• GOAL OF THE EXERCISE
Determine the number of lines in the listing below where the string "disegno" occurs; answer with the number alone.

• DATA PROVIDED
====================
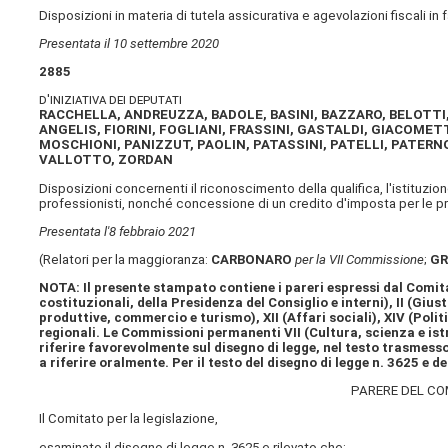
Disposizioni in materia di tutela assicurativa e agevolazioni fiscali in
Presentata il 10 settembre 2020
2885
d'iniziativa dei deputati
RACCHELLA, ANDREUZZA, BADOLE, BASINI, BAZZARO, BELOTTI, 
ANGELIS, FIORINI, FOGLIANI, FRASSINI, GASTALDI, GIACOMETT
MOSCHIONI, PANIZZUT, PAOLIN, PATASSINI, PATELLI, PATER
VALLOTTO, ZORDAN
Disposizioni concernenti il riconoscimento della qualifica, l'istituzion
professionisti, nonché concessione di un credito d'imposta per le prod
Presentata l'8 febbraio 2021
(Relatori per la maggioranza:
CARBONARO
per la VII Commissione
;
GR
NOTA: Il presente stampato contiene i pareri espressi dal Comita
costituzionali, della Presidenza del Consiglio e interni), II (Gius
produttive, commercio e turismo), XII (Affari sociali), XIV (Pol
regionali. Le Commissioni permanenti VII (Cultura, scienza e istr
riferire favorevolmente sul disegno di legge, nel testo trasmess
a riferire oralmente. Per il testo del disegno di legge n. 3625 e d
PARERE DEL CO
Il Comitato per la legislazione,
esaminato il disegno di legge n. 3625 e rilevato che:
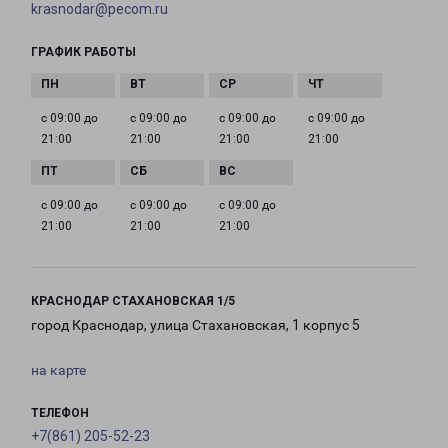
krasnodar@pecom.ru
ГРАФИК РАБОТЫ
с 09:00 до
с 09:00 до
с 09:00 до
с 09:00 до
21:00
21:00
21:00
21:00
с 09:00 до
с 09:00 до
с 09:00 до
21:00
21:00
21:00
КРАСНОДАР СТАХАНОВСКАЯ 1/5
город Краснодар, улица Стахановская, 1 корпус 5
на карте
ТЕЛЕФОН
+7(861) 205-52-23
====================
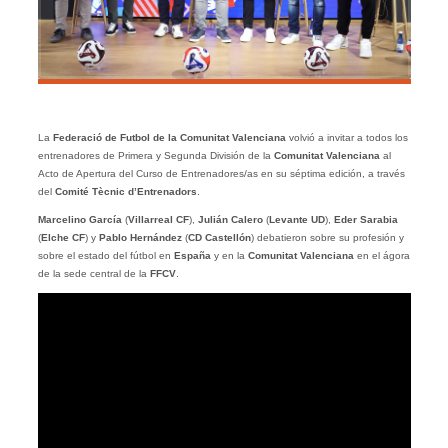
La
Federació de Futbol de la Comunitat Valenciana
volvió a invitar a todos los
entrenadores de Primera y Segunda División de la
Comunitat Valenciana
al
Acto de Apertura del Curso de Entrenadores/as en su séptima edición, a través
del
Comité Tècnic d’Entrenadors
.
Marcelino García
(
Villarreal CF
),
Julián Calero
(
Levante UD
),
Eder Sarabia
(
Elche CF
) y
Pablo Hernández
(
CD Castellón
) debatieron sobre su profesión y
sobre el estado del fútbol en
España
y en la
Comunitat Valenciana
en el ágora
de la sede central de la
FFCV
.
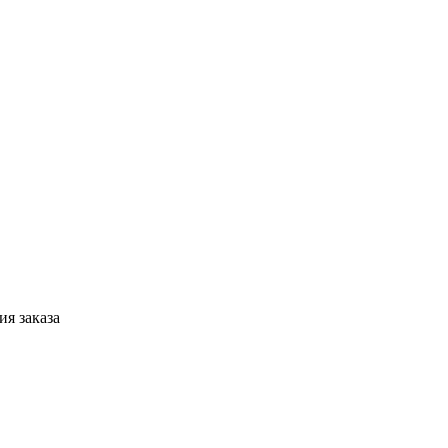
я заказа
====================
• ANSWER AREA
3